» **Source material**
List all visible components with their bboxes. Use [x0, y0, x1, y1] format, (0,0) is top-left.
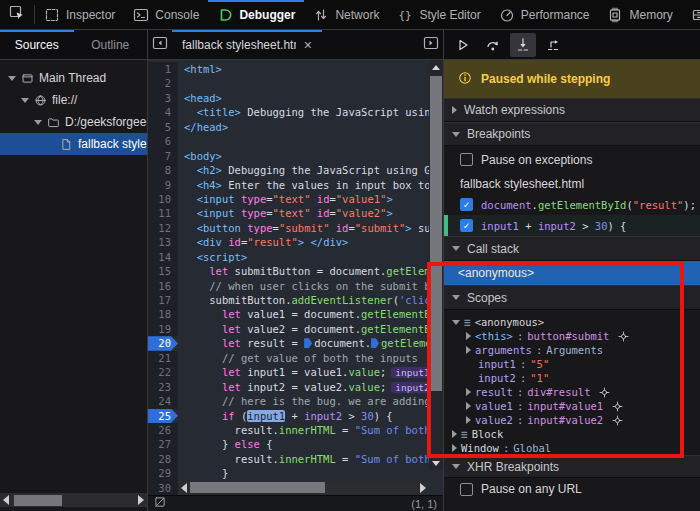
- line-number-gutter[interactable]: 1: [148, 62, 178, 76]
- line-number-gutter[interactable]: 29: [148, 466, 178, 480]
- scroll-left-icon[interactable]: [0, 495, 12, 505]
- line-number-gutter[interactable]: 27: [148, 437, 178, 451]
- tab-network[interactable]: Network: [304, 0, 388, 29]
- scrollbar-thumb[interactable]: [430, 76, 442, 391]
- section-breakpoints[interactable]: Breakpoints: [444, 122, 700, 146]
- tree-item-fallback-style[interactable]: fallback style: [0, 133, 147, 155]
- line-number-gutter[interactable]: 26: [148, 423, 178, 437]
- tree-item-d-geeksforgeek[interactable]: D:/geeksforgeek: [0, 111, 147, 133]
- code-line-content[interactable]: submitButton.addEventListener('click: [178, 293, 429, 307]
- code-line-content[interactable]: <input type="text" id="value1">: [178, 192, 429, 206]
- expand-arrow-icon[interactable]: [452, 320, 460, 325]
- line-number-gutter[interactable]: 15: [148, 264, 178, 278]
- code-line-content[interactable]: // here is the bug. we are adding: [178, 394, 429, 408]
- code-line-content[interactable]: } else {: [178, 437, 429, 451]
- pretty-print-button[interactable]: [154, 496, 166, 511]
- file-tab[interactable]: fallback stylesheet.html: [172, 30, 322, 59]
- breakpoint-item[interactable]: document.getElementById("result");: [444, 194, 700, 215]
- line-number-gutter[interactable]: 17: [148, 293, 178, 307]
- line-number-gutter[interactable]: 5: [148, 120, 178, 134]
- code-line-content[interactable]: let input2 = value2.value;input2:: [178, 380, 429, 394]
- tree-item-file[interactable]: file://: [0, 89, 147, 111]
- tab-debugger[interactable]: Debugger: [208, 0, 304, 29]
- line-number-gutter[interactable]: 22: [148, 365, 178, 379]
- expand-arrow-icon[interactable]: [466, 388, 471, 396]
- scope-row-window[interactable]: Window: Global: [444, 441, 700, 455]
- call-stack-frame-anonymous[interactable]: <anonymous>: [444, 261, 700, 285]
- tab-performance[interactable]: Performance: [490, 0, 599, 29]
- pause-on-any-url-checkbox[interactable]: [460, 483, 473, 496]
- breakpoint-gutter-marker[interactable]: 25: [148, 409, 178, 423]
- line-number-gutter[interactable]: 4: [148, 105, 178, 119]
- code-line-content[interactable]: let input1 = value1.value;input1:: [178, 365, 429, 379]
- expand-arrow-icon[interactable]: [452, 444, 457, 452]
- section-scopes[interactable]: Scopes: [444, 285, 700, 310]
- line-number-gutter[interactable]: 8: [148, 163, 178, 177]
- line-number-gutter[interactable]: 2: [148, 76, 178, 90]
- line-number-gutter[interactable]: 11: [148, 206, 178, 220]
- tab-outline[interactable]: Outline: [74, 30, 148, 59]
- tab-memory[interactable]: Memory: [598, 0, 681, 29]
- line-number-gutter[interactable]: 14: [148, 250, 178, 264]
- line-number-gutter[interactable]: 6: [148, 134, 178, 148]
- section-watch-expressions[interactable]: Watch expressions: [444, 98, 700, 122]
- code-line-content[interactable]: <head>: [178, 91, 429, 105]
- line-number-gutter[interactable]: 24: [148, 394, 178, 408]
- line-number-gutter[interactable]: 12: [148, 221, 178, 235]
- collapse-sources-panel-button[interactable]: [148, 30, 172, 59]
- editor-horizontal-scrollbar[interactable]: [178, 481, 429, 495]
- scroll-left-icon[interactable]: [178, 483, 190, 493]
- section-call-stack[interactable]: Call stack: [444, 236, 700, 261]
- line-number-gutter[interactable]: 30: [148, 481, 178, 495]
- code-line-content[interactable]: let value1 = document.getElementBy: [178, 307, 429, 321]
- code-line-content[interactable]: <body>: [178, 149, 429, 163]
- scope-row-result[interactable]: result: div#result: [444, 385, 700, 399]
- tab-sources[interactable]: Sources: [0, 30, 74, 59]
- scroll-up-icon[interactable]: [429, 60, 443, 74]
- section-xhr-breakpoints[interactable]: XHR Breakpoints: [444, 455, 700, 478]
- code-line-content[interactable]: <h4> Enter the values in input box to c: [178, 178, 429, 192]
- breakpoint-gutter-marker[interactable]: 20: [148, 336, 178, 350]
- line-number-gutter[interactable]: 19: [148, 322, 178, 336]
- expand-arrow-icon[interactable]: [466, 402, 471, 410]
- scroll-down-icon[interactable]: [429, 456, 443, 470]
- code-line-content[interactable]: <button type="submit" id="submit"> subm: [178, 221, 429, 235]
- breakpoint-checkbox[interactable]: [460, 198, 473, 211]
- expand-arrow-icon[interactable]: [452, 430, 457, 438]
- expand-panel-button[interactable]: [419, 30, 443, 59]
- scope-row-arguments[interactable]: arguments: Arguments: [444, 343, 700, 357]
- scroll-right-icon[interactable]: [417, 483, 429, 493]
- expand-arrow-icon[interactable]: [466, 332, 471, 340]
- code-line-content[interactable]: result.innerHTML = "Sum of both: [178, 452, 429, 466]
- code-line-content[interactable]: <html>: [178, 62, 429, 76]
- expand-arrow-icon[interactable]: [466, 416, 471, 424]
- scope-row-input2[interactable]: input2: "1": [444, 371, 700, 385]
- scope-row-input1[interactable]: input1: "5": [444, 357, 700, 371]
- line-number-gutter[interactable]: 23: [148, 380, 178, 394]
- close-icon[interactable]: [304, 38, 312, 52]
- pause-on-exceptions-checkbox[interactable]: [460, 153, 473, 166]
- line-number-gutter[interactable]: 10: [148, 192, 178, 206]
- line-number-gutter[interactable]: 9: [148, 178, 178, 192]
- scope-row-value2[interactable]: value2: input#value2: [444, 413, 700, 427]
- code-line-content[interactable]: [178, 76, 429, 90]
- code-line-content[interactable]: let submitButton = document.getEleme: [178, 264, 429, 278]
- line-number-gutter[interactable]: 28: [148, 452, 178, 466]
- line-number-gutter[interactable]: 18: [148, 307, 178, 321]
- code-line-content[interactable]: <script>: [178, 250, 429, 264]
- code-line-content[interactable]: <title> Debugging the JavaScript using: [178, 105, 429, 119]
- tree-item-main-thread[interactable]: Main Thread: [0, 67, 147, 89]
- scrollbar-thumb[interactable]: [190, 482, 325, 493]
- editor-vertical-scrollbar[interactable]: [429, 60, 443, 470]
- code-line-content[interactable]: }: [178, 466, 429, 480]
- expand-arrow-icon[interactable]: [466, 346, 471, 354]
- step-out-button[interactable]: [540, 33, 566, 57]
- scope-row-block[interactable]: Block: [444, 427, 700, 441]
- breakpoint-item[interactable]: input1 + input2 > 30) {: [444, 215, 700, 236]
- pause-on-any-url-row[interactable]: Pause on any URL: [444, 478, 700, 500]
- code-line-content[interactable]: let value2 = document.getElementBy: [178, 322, 429, 336]
- scope-row-value1[interactable]: value1: input#value1: [444, 399, 700, 413]
- pause-on-exceptions-row[interactable]: Pause on exceptions: [444, 146, 700, 173]
- step-over-button[interactable]: [480, 33, 506, 57]
- code-line-content[interactable]: // get value of both the inputs: [178, 351, 429, 365]
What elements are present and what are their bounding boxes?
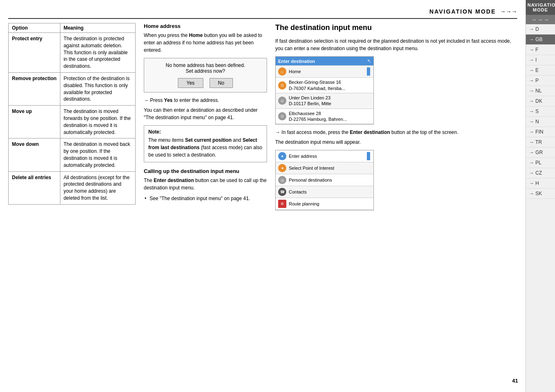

» **Exercise**
Check each line of the records for the word "call" and extract those that contain it.

» **Exercise result**
- call-stack-frame-anonymous[interactable]: <anonymous>: [444, 261, 700, 285]
- section-call-stack[interactable]: Call stack: [444, 236, 700, 261]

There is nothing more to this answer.